To replace the existing heating and cooling systems would require $2.4 million, Stanley said. A full upgrade would cost a daunting $6.7 million.
“We start every morning addressing heating or cooling needs in one classroom or another,” he said.
Of the district’s 102 units, 99 have passed their expected usable lifespans.
Those 30-year-old units are not only expensive to repair — “I spent $3,000 in parts just last week and they’re already gone” — but terribly inefficient.
A study of the energy systems of schools in Garnett, Chanute and Erie showed that Iola’s schools consume twice, sometimes three times, the energy of those town’s newer schools.
The most recent energy study for Iola schools was in 2014, “when we spent $341,700 on utilities,” Stanley said, a real drain on the budget.
Though it’s the newest building in the district, McKinley Elementary, built in 1950, “is by far our least efficient,” Stanley said. McKinley’s energy consumption was three times that of Garnett’s new elementary school, he said.

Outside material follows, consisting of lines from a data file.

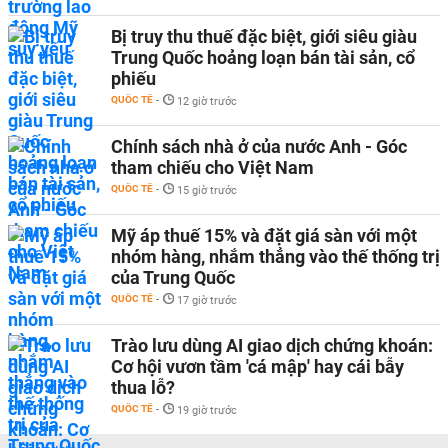
Bị truy thu thuế đặc biệt, giới siêu giàu
Trung Quốc hoảng loạn bán tài sản, cổ
phiếu
QUỐC TẾ
-
12 giờ trước
Chính sách nhà ở của nước Anh - Góc
tham chiếu cho Việt Nam
QUỐC TẾ
-
15 giờ trước
Mỹ áp thuế 15% và đặt giá sàn với một
nhóm hàng, nhắm thẳng vào thế thống trị
của Trung Quốc
QUỐC TẾ
-
17 giờ trước
Trào lưu dùng AI giao dịch chứng khoán:
Cơ hội vươn tầm 'cá mập' hay cái bẫy
thua lỗ?
QUỐC TẾ
-
19 giờ trước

Roofing and structural deficiencies are the other “big ticket” items that challenge the budget, Stanley said.
“Lincoln Elementary is in serious need of a new roof. Districtwide, we’re looking at $1.3 million for roofing in the next five years,” he said.
In all district buildings groundwater is a problem.
As an example, Stanley relayed a routine asbestos inspection on Dec. 5 — one month out from any rain — to discover 5 inches of water in the basement of Jefferson Elementary.
“I don’t know if there are underground streams, or what, but the sump pump had gone out, and that’s what we found,” he said.
Every year the sump pumps at McKinley have to be replaced because of heavy use, he said.
Day-to-day maintenance averages $106,000 a year.
Over the past 11 years, the district has spent $3 million on significant repairs including roofing, structures and HVAC.
BESIDES the obvious challenge to teaching and learning in substandard conditions, it makes for difficult recruitment, said Superintendent Fager.
“A lot of districts can sell themselves to applicants through their facilities,” Fager said. “For us, it’s the opposite. We show our facilities and at the same time try to distract them.
“And to be honest, I’m not always honest about the state of our facilities,” when prospective candidates come to town.
“It’s a chore.
“We need to open our minds and look at the possibilities.”